As of June 2025, Amazon is fully compliant with both Phase 1 and Phase 2 of the Task Force on Climate-related Financial Disclosures (TCFD). The company has also committed to aligning its sustainability systems with governmental green guidelines.
Amazon's 2024 Sustainability Report highlights operational improvements, such as a 17% increase in water use effectiveness in its data centers compared to 2023, reflecting a focus on resource efficiency and emissions reduction within its technology-centric operations. The company also promotes its "Climate Pledge Friendly" program, integrating sustainability into consumer-facing operations.
In contrast, energy companies like Shell and TotalEnergies face more complex circumstances in their pursuit of net zero goals due to their reliance on fossil fuels and the associated scope 1, 2, and 3 emissions linked to oil and gas production. Both companies extensively report on TCFD, emphasising scenario analysis, transition risks, and investments in low-carbon technologies.
The difference lies in the distinct business models. Amazon's emissions largely stem from operations like data centers and logistics, allowing for measurable efficiency gains and cleaner energy use. In comparison, Shell and TotalEnergies face upstream and downstream emission challenges that require structural transformation of energy systems.
Amazon's reporting integrates sustainability as part of operational excellence and consumer engagement, while the oil majors emphasise risk disclosure and transition pathways aligned with energy sector decarbonization frameworks.
As more companies, both large and small, adopt similar sustainability practices as Amazon, it becomes increasingly important to distinguish between genuine efforts and accounting wheezes or misleading accounts of progress. Independent assessments are needed to ensure that TCFD reporting reflects real-world facts and that companies are genuinely working towards net zero.

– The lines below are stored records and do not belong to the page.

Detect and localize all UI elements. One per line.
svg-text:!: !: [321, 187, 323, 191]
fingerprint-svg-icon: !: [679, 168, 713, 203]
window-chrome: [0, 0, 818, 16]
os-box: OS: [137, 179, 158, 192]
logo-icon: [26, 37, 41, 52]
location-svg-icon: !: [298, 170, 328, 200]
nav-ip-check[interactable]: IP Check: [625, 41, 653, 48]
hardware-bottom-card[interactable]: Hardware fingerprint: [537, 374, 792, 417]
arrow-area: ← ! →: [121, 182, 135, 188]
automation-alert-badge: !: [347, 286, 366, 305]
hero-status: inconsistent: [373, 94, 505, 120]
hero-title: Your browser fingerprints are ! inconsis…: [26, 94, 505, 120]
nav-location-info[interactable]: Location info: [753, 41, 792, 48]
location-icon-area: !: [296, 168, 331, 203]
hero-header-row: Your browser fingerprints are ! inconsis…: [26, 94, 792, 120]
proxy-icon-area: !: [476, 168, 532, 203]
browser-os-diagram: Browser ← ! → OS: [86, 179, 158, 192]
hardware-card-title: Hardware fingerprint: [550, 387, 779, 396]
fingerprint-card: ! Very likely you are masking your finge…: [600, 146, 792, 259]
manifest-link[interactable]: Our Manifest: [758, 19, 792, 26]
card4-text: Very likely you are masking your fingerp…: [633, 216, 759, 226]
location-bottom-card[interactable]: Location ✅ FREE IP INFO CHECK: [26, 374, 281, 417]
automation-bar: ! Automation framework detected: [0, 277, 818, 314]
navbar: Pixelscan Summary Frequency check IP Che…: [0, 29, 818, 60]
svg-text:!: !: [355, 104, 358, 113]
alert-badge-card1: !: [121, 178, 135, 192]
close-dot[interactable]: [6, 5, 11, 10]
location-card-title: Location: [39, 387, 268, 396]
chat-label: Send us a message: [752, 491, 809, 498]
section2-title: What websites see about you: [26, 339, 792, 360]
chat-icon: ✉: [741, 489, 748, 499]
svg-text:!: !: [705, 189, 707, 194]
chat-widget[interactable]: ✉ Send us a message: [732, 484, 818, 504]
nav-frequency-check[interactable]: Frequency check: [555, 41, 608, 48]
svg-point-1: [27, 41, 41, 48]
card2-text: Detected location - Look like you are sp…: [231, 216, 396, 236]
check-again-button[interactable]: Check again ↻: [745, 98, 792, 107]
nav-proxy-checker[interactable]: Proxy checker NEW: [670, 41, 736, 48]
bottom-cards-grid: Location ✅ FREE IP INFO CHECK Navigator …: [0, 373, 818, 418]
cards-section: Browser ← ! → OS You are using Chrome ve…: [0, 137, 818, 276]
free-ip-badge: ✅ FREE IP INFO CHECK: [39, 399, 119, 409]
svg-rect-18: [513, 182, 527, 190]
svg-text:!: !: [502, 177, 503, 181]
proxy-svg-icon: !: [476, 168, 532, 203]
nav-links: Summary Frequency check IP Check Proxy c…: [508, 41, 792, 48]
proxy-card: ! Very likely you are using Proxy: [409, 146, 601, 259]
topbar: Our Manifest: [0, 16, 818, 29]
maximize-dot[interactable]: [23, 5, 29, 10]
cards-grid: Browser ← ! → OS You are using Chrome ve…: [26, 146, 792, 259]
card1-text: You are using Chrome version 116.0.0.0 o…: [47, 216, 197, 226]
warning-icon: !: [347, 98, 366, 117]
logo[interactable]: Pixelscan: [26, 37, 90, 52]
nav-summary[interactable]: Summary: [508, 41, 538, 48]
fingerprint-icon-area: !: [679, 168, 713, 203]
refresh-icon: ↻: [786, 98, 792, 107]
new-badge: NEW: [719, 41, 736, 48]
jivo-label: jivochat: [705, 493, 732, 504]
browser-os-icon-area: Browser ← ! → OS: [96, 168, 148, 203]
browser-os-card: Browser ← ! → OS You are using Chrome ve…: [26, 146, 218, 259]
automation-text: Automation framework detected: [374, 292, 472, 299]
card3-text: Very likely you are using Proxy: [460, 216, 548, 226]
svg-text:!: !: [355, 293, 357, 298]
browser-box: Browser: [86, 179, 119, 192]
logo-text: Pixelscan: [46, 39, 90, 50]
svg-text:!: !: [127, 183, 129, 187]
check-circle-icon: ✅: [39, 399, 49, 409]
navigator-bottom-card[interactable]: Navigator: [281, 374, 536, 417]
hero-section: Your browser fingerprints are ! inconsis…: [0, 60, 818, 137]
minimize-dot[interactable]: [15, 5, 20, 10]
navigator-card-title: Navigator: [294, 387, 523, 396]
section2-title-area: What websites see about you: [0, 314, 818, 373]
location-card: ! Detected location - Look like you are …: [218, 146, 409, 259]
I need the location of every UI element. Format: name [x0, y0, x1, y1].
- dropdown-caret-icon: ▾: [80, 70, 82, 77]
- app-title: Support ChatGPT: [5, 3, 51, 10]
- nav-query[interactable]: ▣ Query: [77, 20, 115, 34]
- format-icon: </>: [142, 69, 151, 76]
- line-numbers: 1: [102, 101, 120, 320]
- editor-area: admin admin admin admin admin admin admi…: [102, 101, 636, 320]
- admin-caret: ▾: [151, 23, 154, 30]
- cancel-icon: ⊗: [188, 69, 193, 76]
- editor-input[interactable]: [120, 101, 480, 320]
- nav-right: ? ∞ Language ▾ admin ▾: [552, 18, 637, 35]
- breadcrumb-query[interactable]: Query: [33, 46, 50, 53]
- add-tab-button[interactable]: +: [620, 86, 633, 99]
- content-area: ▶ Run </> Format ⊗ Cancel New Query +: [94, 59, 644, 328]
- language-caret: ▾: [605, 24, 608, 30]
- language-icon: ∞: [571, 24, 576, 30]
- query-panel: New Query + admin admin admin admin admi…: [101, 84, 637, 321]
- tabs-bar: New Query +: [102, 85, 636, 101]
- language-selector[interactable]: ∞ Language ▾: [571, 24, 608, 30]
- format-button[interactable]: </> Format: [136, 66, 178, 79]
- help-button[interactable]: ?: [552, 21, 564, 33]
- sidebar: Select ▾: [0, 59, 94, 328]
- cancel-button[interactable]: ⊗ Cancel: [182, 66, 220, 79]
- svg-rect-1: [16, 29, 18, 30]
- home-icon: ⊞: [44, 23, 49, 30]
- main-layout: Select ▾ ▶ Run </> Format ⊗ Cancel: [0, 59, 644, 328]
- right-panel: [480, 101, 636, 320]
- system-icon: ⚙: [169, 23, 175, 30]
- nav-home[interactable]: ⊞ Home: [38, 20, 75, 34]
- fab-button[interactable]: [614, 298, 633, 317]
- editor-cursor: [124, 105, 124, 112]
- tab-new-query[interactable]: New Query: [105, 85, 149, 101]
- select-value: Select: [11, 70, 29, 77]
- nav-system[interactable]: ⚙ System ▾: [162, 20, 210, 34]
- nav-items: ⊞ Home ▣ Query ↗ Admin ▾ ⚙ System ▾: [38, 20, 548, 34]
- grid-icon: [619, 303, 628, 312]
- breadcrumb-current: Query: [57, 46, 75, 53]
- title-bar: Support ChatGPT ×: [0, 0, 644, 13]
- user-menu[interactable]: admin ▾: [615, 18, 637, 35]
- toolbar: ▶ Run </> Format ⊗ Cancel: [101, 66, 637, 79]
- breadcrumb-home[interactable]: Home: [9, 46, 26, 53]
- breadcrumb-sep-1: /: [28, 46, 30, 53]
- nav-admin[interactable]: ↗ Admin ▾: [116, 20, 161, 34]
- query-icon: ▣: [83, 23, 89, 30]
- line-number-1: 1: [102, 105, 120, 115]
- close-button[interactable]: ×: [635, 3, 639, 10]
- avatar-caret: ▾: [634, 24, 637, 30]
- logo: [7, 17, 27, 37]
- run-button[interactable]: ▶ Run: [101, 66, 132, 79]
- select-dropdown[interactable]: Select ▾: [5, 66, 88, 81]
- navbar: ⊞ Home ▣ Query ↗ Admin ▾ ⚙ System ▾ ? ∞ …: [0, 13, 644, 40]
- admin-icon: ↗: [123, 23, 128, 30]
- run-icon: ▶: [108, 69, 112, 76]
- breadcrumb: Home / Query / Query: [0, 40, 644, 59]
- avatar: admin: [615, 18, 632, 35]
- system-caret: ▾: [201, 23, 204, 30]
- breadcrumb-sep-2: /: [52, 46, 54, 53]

Recent concerns have been raised about methane remaining a blind spot in emissions disclosures and selective accounting of emissions painting an inconsistent picture. Asset owners, investment managers, and advisors cannot always trust company claims and presentations about decarbonisation, sustainable practices, and external ESG ratings.
In summary, Amazon's approach is more focused on incremental improvements and transparency in operations, while Shell and TotalEnergies face broader systemic climate risks and emphasise scenario-based disclosures and renewable investments. Amazon's strategy, rooted in its digital infrastructure and supply chain, could potentially embed better industry standards throughout the global supply chain if it helps in setting high standards for emissions reduction and other sustainability-related goals.
[1] Amazon Sustainability Report 2024 [2] Amazon's Water Use Effectiveness Improvement [3] Amazon's Climate Pledge Friendly Program [4] Shell's TCFD Report [5] TotalEnergies' TCFD Report
- Amazon's focus on integrating sustainability, as demonstrated in their 2024 Sustainability Report, extends beyond operational excellence to consumer-facing operations with the introduction of the Climate Pledge Friendly program, positioning them at the forefront of environmental-science and business innovation.
- While Shell and TotalEnergies grapple with the complexities of decarbonizing their energy-intensive businesses, adopting stringent technology to manage climate risks and transition pathways, Amazon's approach to finance and technology aids in environmental-science progress, significantly improving water use effectiveness in data centers and nine business sectors.